Security specialists at Tenable Research have identified a number of flaws in LabKey Server Community Edition 18.2-60106.64 which could be targeted to obtain user credentials, access medical data, and run arbitrary code via the Labkey browser.
LabKey Server is an open source collaboration tool that enables scientists to integrate, analyze, and distribute biomedical research data. While the platform acts as a secure data repository, flaws have been identified that allow security controls to be bypassed.
CVE-2019-3911 – Reflected XSS
A number of flaws have been discovered in all versions of LabKey Server Community Edition prior to v 18.3.0 related to the validation and sanitization of query functions, in particular, the query.sort parameter. The parameter is reflected in output to the user and is read by the browser, which allows access to a cross site scripting attack. If the flaws are targeted, a hacker could run arbitrary code within the context of the browser. Attacks are possible with the need for authentication.
CVE-2019-3912 – Open Redirects
Open redirects through returnURL have been seen throughout LabKey Server which could be targeted to redirect users to a location under the control of the hacker. __r paths are the easiest to manipulate.

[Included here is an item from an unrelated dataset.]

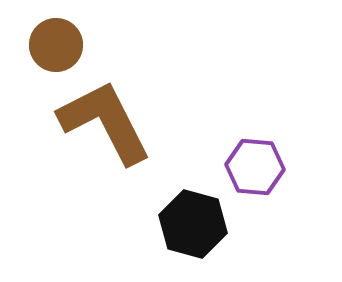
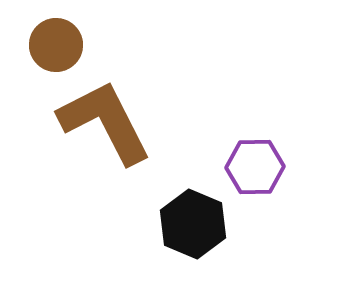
purple hexagon: rotated 6 degrees counterclockwise
black hexagon: rotated 8 degrees clockwise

CVE-2019-3913 – Network Drive Mapping Logic Vulnerability
Improper sanitization of supplied values in the mount function permits a user to use arguments in the ‘net use’ command when mapping network drives. Tenable has illustrated one of the flaws in a proof of concept exploit, which enables a user to supply any valid drive letter which will lead to the application ending the connection, even if the remainder of the mapping command is not correct. Admin access to the web interface would be needed for this flaw to be exploited. This flaw could be manipulated to map a malicious drive to the server.
Tenable Research disclosed the weaknesses to LabKey and patches were developed to address the three flaws. Updates to amend each of the vulnerabilities were released on January 16, 2019.
To stop the weaknesses from being targeted, all users should update to LabKey Server Community Edition 18.3.0-61806.763 or later as soon as they can.